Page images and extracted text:
■ ■ ■ ■
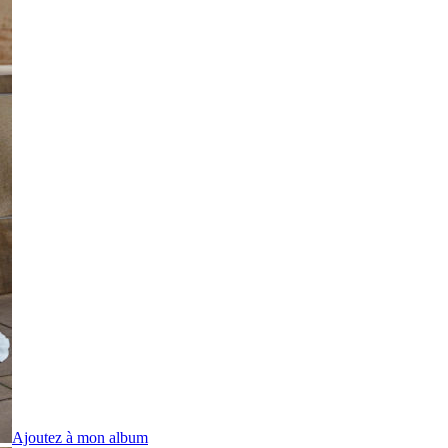
Ajoutez à mon album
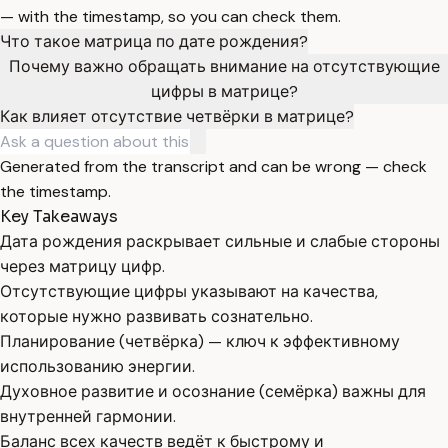
— with the timestamp, so you can check them.
Что такое матрица по дате рождения?
Почему важно обращать внимание на отсутствующие
цифры в матрице?
Как влияет отсутствие четвёрки в матрице?
Generated from the transcript and can be wrong — check
the timestamp.
Key Takeaways
Дата рождения раскрывает сильные и слабые стороны
через матрицу цифр.
Отсутствующие цифры указывают на качества,
которые нужно развивать сознательно.
Планирование (четвёрка) — ключ к эффективному
использованию энергии.
Духовное развитие и осознание (семёрка) важны для
внутренней гармонии.
Баланс всех качеств ведёт к быстрому и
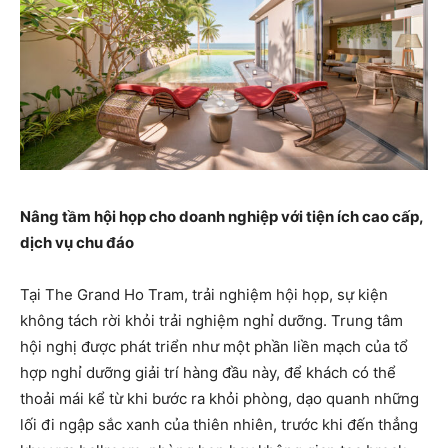
Nâng tầm hội họp cho doanh nghiệp với tiện ích cao cấp,
dịch vụ chu đáo
Tại The Grand Ho Tram, trải nghiệm hội họp, sự kiện
không tách rời khỏi trải nghiệm nghỉ dưỡng. Trung tâm
hội nghị được phát triển như một phần liền mạch của tổ
hợp nghỉ dưỡng giải trí hàng đầu này, để khách có thể
thoải mái kể từ khi bước ra khỏi phòng, dạo quanh những
lối đi ngập sắc xanh của thiên nhiên, trước khi đến thẳng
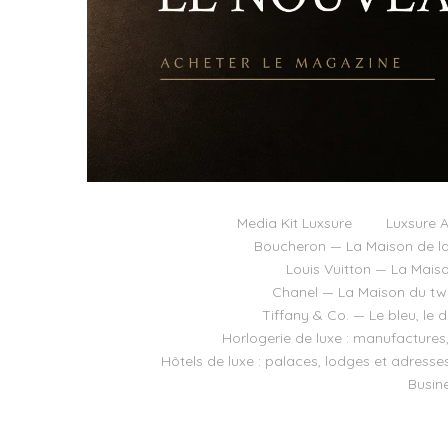
Media Kit Luxsure
Luxsure A
Boucheron — La Maison de la
Louis Vuitton — La Mais
Chanel — La Maison du twee
Tiffany & Co. — Le bleu, le 
Horlogerie de luxe : manufactures
Hôtels de luxe : palaces, lodges et adresse
Busine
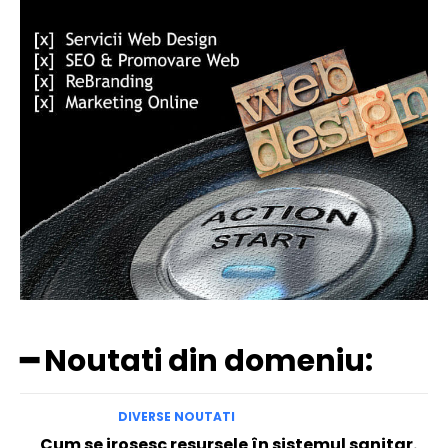
━ Noutati din domeniu:
DIVERSE NOUTATI
Cum se irosesc resursele în sistemul sanitar.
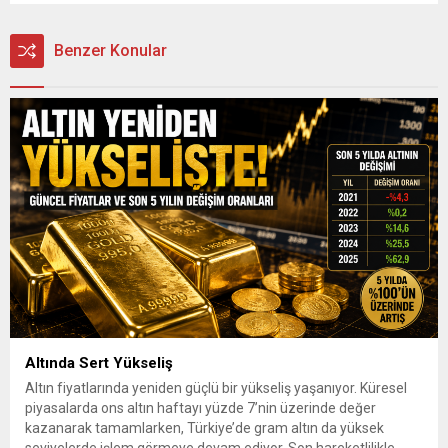
Benzer Konular
Altında Sert Yükseliş
Altın fiyatlarında yeniden güçlü bir yükseliş yaşanıyor. Küresel
piyasalarda ons altın haftayı yüzde 7’nin üzerinde değer
kazanarak tamamlarken, Türkiye’de gram altın da yüksek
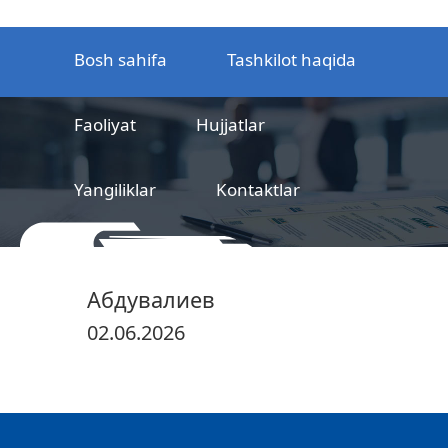
Bosh sahifa
Tashkilot haqida
Faoliyat
Hujjatlar
Yangiliklar
Kontaktlar
MCHJ
Temir yo‘l mahsulotlarni
Абдувалиев
sertifikatlashtirish markazi
02.06.2026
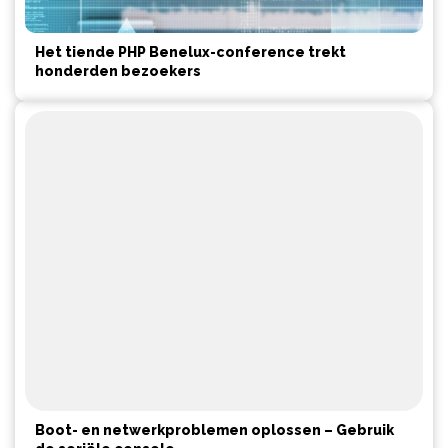
Het tiende PHP Benelux-conference trekt
honderden bezoekers
Boot- en netwerkproblemen oplossen – Gebruik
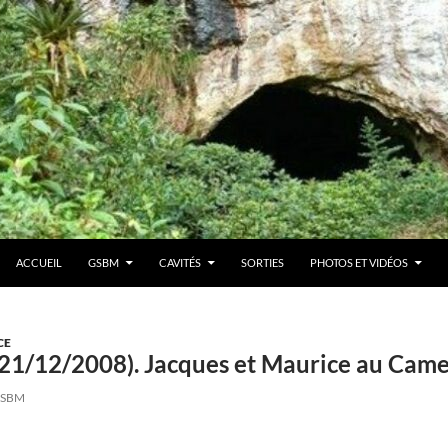
ACCUEIL
GSBM
CAVITÉS
SORTIES
PHOTOS ET VIDÉOS
CE
21/12/2008). Jacques et Maurice au Came
SBM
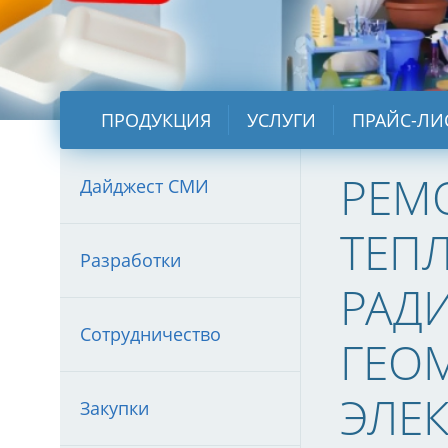
ПРОДУКЦИЯ
УСЛУГИ
ПРАЙС-ЛИ
РЕМ
Дайджест СМИ
ТЕП
Разработки
РАД
Сотрудничество
ГЕО
ЭЛЕ
Закупки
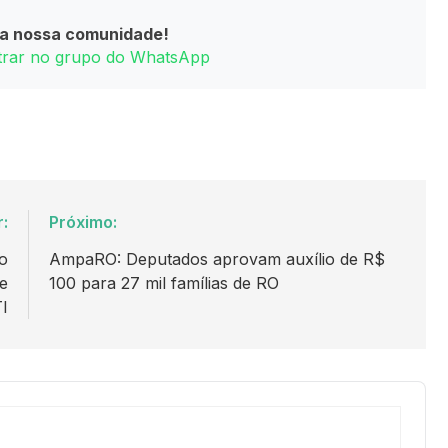
da nossa comunidade!
ntrar no grupo do WhatsApp
r:
Próximo:
o
AmpaRO: Deputados aprovam auxílio de R$
de
100 para 27 mil famílias de RO
I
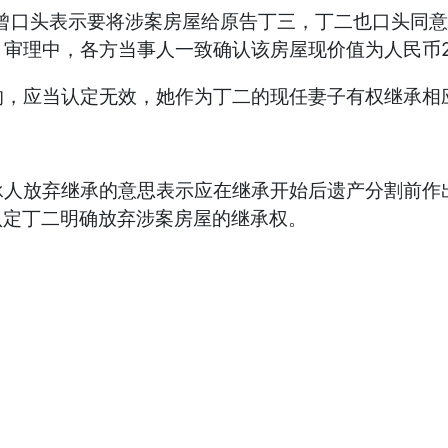
太曾口头表示要将涉案房屋给原告丁三，丁二也口头同
审理中，各方当事人一致确认该房屋现价值为人民币2
的，应当认定无效，她作为丁二的现任妻子有权继承相
承人放弃继承的意思表示应在继承开始后遗产分割前作
法认定丁二明确放弃涉案房屋的继承权。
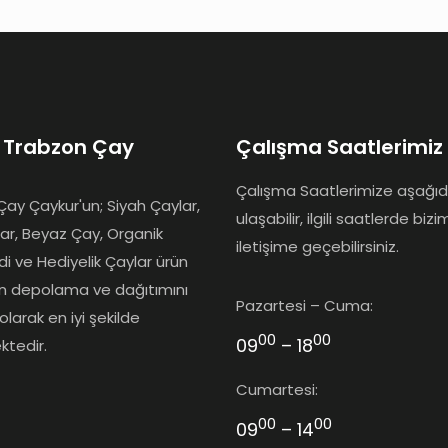
 Trabzon Çay
Çalışma Saatlerimiz
Çalışma Saatlerimize aşağı
ay Çaykur'un; Siyah Çaylar,
ulaşabilir, ilgili saatlerde bizi
lar, Beyaz Çay, Organik
iletişime geçebilirsiniz.
idi ve Hediyelik Çaylar ürün
ın depolama ve dağıtımını
Pazartesi – Cuma:
olarak en iyi şekilde
00
00
09
– 18
ktedir.
Cumartesi:
00
00
09
– 14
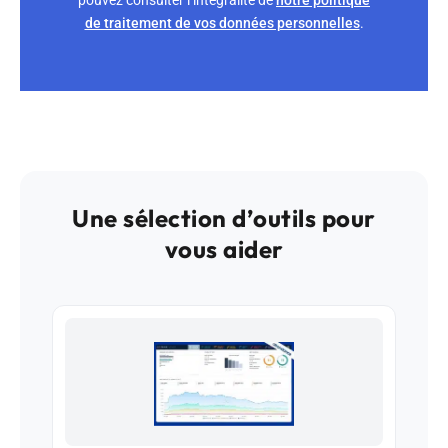
de traitement de vos données personnelles
.
Une sélection d’outils pour
vous aider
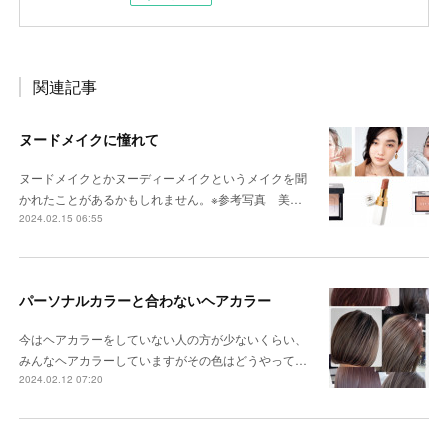
関連記事
ヌードメイクに憧れて
ヌードメイクとかヌーディーメイクというメイクを聞
かれたことがあるかもしれません。※参考写真 美…
2024.02.15 06:55
パーソナルカラーと合わないヘアカラー
今はヘアカラーをしていない人の方が少ないくらい、
みんなヘアカラーしていますがその色はどうやって…
2024.02.12 07:20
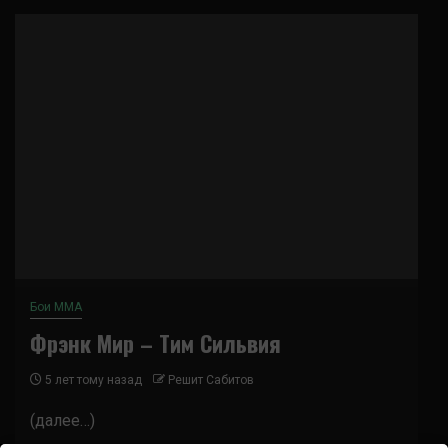
Бои ММА
Фрэнк Мир – Тим Сильвия
5 лет тому назад
Решит Сабитов
(далее…)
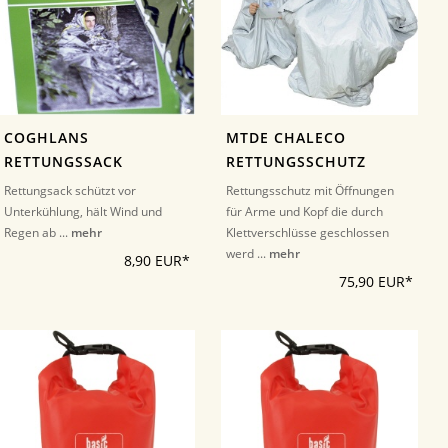
COGHLANS
MTDE CHALECO
RETTUNGSSACK
RETTUNGSSCHUTZ
Rettungsack schützt vor
Rettungsschutz mit Öffnungen
Unterkühlung, hält Wind und
für Arme und Kopf die durch
Regen ab ...
mehr
Klettverschlüsse geschlossen
werd ...
mehr
8,90 EUR*
75,90 EUR*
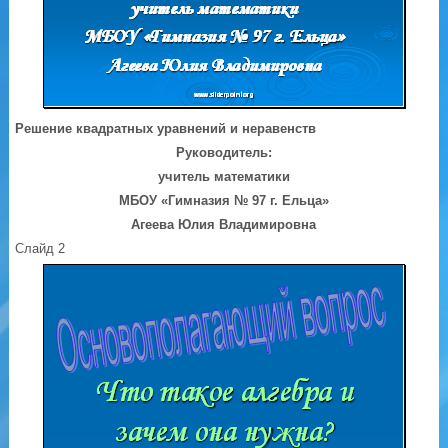
Решение квадратных уравнений и неравенств
Руководитель:
учитель математики
МБОУ «Гимназия № 97 г. Ельца»
Агеева Юлия Владимировна
Слайд 2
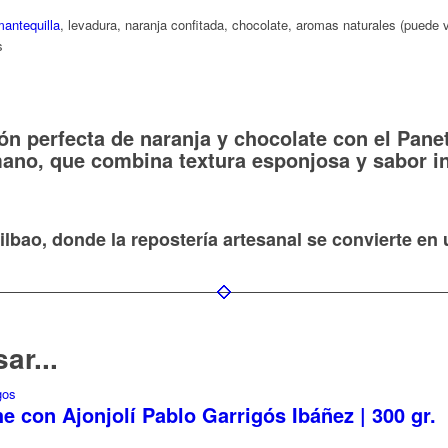
antequilla
, levadura, naranja confitada, chocolate, aromas naturales (puede v
s
ión perfecta de naranja y chocolate con el Pane
mano, que combina textura esponjosa y sabor i
Bilbao, donde la repostería artesanal se convierte en
ar...
e con Ajonjolí Pablo Garrigós Ibáñez | 300 gr.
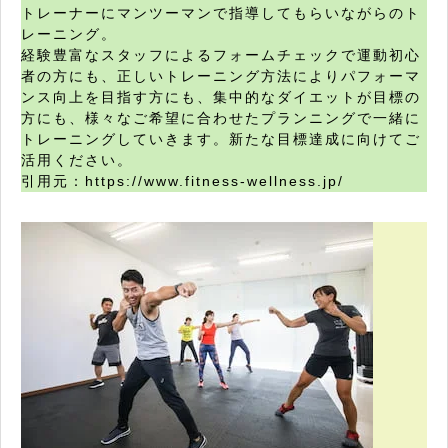
トレーナーにマンツーマンで指導してもらいながらのト
レーニング。
経験豊富なスタッフによるフォームチェックで運動初心
者の方にも、正しいトレーニング方法によりパフォーマ
ンス向上を目指す方にも、集中的なダイエットが目標の
方にも、様々なご希望に合わせたプランニングで一緒に
トレーニングしていきます。新たな目標達成に向けてご
活用ください。
引用元：https://www.fitness-wellness.jp/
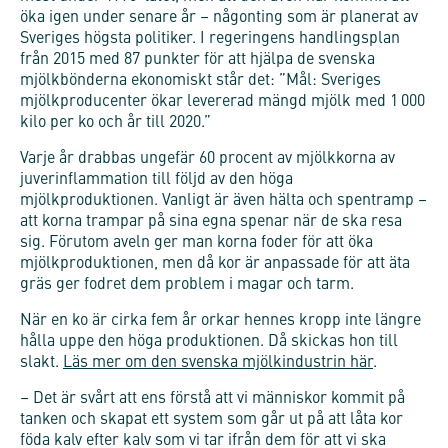
öka igen under senare år – någonting som är planerat av
Sveriges högsta politiker. I regeringens handlingsplan
från 2015 med 87 punkter för att hjälpa de svenska
mjölkbönderna ekonomiskt står det: ”Mål: Sveriges
mjölkproducenter ökar levererad mängd mjölk med 1 000
kilo per ko och år till 2020.”
Varje år drabbas ungefär 60 procent av mjölkkorna av
juverinflammation till följd av den höga
mjölkproduktionen. Vanligt är även hälta och spentramp –
att korna trampar på sina egna spenar när de ska resa
sig. Förutom aveln ger man korna foder för att öka
mjölkproduktionen, men då kor är anpassade för att äta
gräs ger fodret dem problem i magar och tarm.
När en ko är cirka fem år orkar hennes kropp inte längre
hålla uppe den höga produktionen. Då skickas hon till
slakt.
Läs mer om den svenska mjölkindustrin här
.
– Det är svårt att ens förstå att vi människor kommit på
tanken och skapat ett system som går ut på att låta kor
föda kalv efter kalv som vi tar ifrån dem för att vi ska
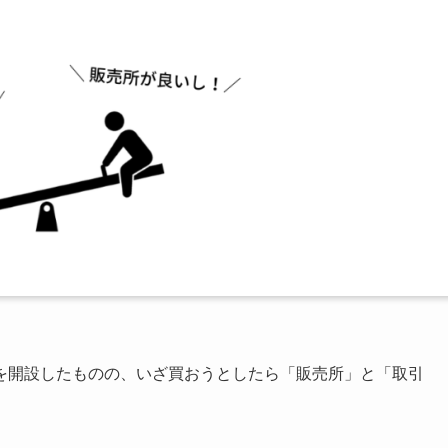
を開設したものの、いざ買おうとしたら「販売所」と「取引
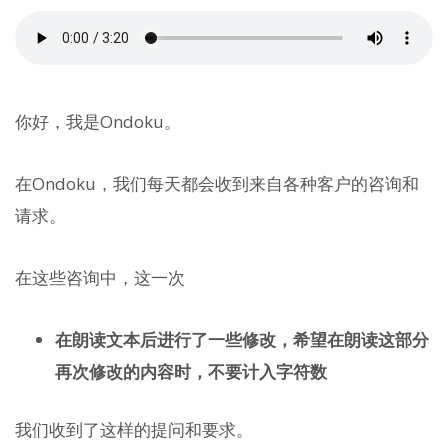
你好，我是Ondoku。
在Ondoku，我们每天都会收到来自各种客户的咨询和
请求。
在这些咨询中，这一次
在朗读文本后进行了一些修改，希望在朗读这部分
再次修改的内容时，不要计入字符数
我们收到了这样的提问和要求。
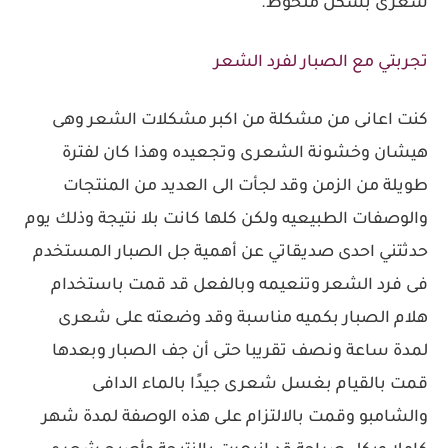
شعرى بشكل ملحوظ.
تجربتي مع الصبار لفرد الشعر
كنت اعانى من مشكلة من اكبر مشكلات الشعر وهى
هيشان وخشونة الشعرى وتجعيده وهذا كان لفترة
طويلة من الزمن وقد لجأت الى العديد من المنتجات
والوصفات الطبيعيه ولكن كلها كانت بلا نتيجة وذلك يوم
حدثتني احدى صديقاتي عن أهمية جل الصبار المستخدم
فى فرد الشعر وتنعيمه وبالفعل قد قمت باستخدام
هلام الصبار بكميه مناسبة وقد وضعته على شعرى
لمدة ساعة ونصف تقريبا حتى أن جف الصبار وبعدها
قمت بالقيام بغسل شعرى جيدًا بالماء الدافى
والشامبو وقمت بالالتزام على هذه الوصفة لمدة شهر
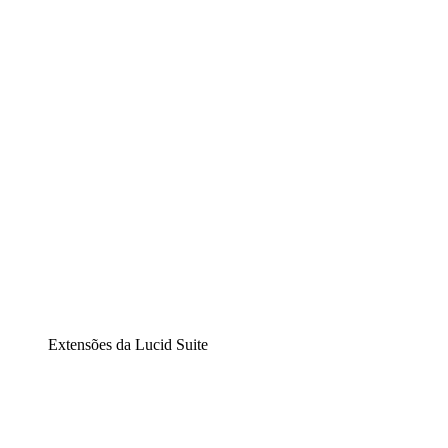
Lucidchart
Diagramação inteligente
Lucidspark
Lousa interativa virtual
airfocus
Gestão de produtos e roadmaps
Extensões da Lucid Suite
Extensão Nuvem
Entenda e planeje melhor as mudanças futuras em sua
infraestrutura de nuvem.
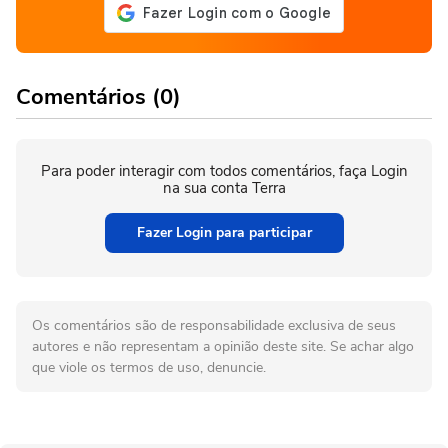
Comentários (0)
Para poder interagir com todos comentários, faça Login
na sua conta Terra
Fazer Login para participar
Os comentários são de responsabilidade exclusiva de seus
autores e não representam a opinião deste site. Se achar algo
que viole os termos de uso, denuncie.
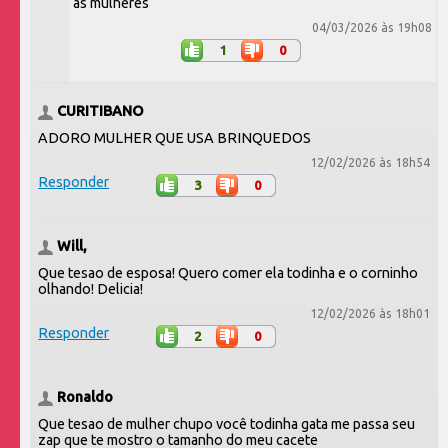
as mulheres
04/03/2026 às 19h08
1
0
CURITIBANO
ADORO MULHER QUE USA BRINQUEDOS
12/02/2026 às 18h54
Responder
3
0
Will,
Que tesao de esposa! Quero comer ela todinha e o corninho
olhando! Delicia!
12/02/2026 às 18h01
Responder
2
0
Ronaldo
Que tesao de mulher chupo você todinha gata me passa seu
zap que te mostro o tamanho do meu cacete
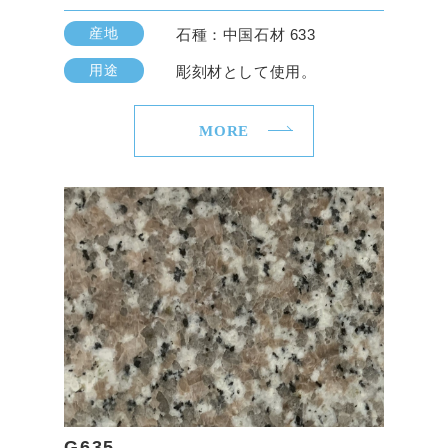
産地
石種：中国石材 633
用途
彫刻材として使用。
MORE
G635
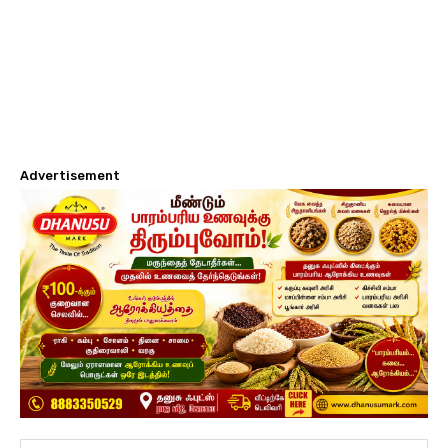
Advertisement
■ ■ ■ ■
- Work instructions: From the entries above, list each line with "naranja" in it.

- Response below:
, levadura, naranja confitada, chocolate, aromas naturales (puede v
ión perfecta de naranja y chocolate con el Pane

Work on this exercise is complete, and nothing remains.